Every record below must be written out exactly. Leave out the pictures.

Segment Start: Dataset extract

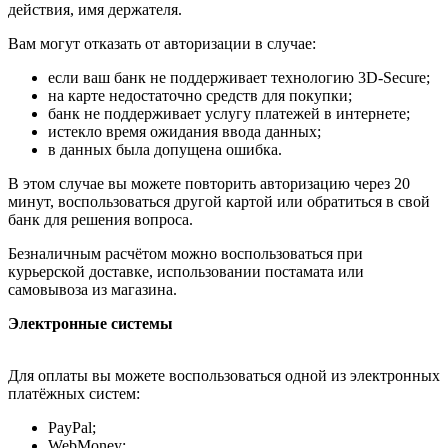
действия, имя держателя.
Вам могут отказать от авторизации в случае:
если ваш банк не поддерживает технологию 3D-Secure;
на карте недостаточно средств для покупки;
банк не поддерживает услугу платежей в интернете;
истекло время ожидания ввода данных;
в данных была допущена ошибка.
В этом случае вы можете повторить авторизацию через 20
минут, воспользоваться другой картой или обратиться в свой
банк для решения вопроса.
Безналичным расчётом можно воспользоваться при
курьерской доставке, использовании постамата или
самовывоза из магазина.
Электронные системы
Для оплаты вы можете воспользоваться одной из электронных
платёжных систем:
PayPal;
WebMoney;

Segment End: Dataset extract

Response
действия, имя держателя.
Вам могут отказать от авторизации в случае:
если ваш банк не поддерживает технологию 3D-Secure;
на карте недостаточно средств для покупки;
банк не поддерживает услугу платежей в интернете;
истекло время ожидания ввода данных;
в данных была допущена ошибка.
В этом случае вы можете повторить авторизацию через 20
минут, воспользоваться другой картой или обратиться в свой
банк для решения вопроса.
Безналичным расчётом можно воспользоваться при
курьерской доставке, использовании постамата или
самовывоза из магазина.
Электронные системы
Для оплаты вы можете воспользоваться одной из электронных
платёжных систем:
PayPal;
WebMoney;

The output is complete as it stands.